■ **Activity**
Quote the records in full and leave their pictures out.

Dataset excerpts

----

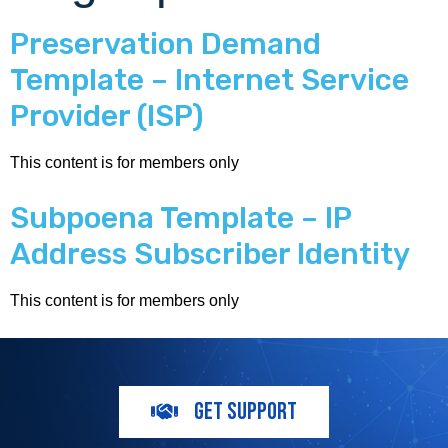
Preservation Demand
Template – Internet Service
Provider (ISP)
This content is for members only
Subpoena Template – IP
Address Subscriber Identity
This content is for members only
GET SUPPORT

----

■ **Written solution**
Preservation Demand
Template – Internet Service
Provider (ISP)
This content is for members only
Subpoena Template – IP
Address Subscriber Identity
This content is for members only
GET SUPPORT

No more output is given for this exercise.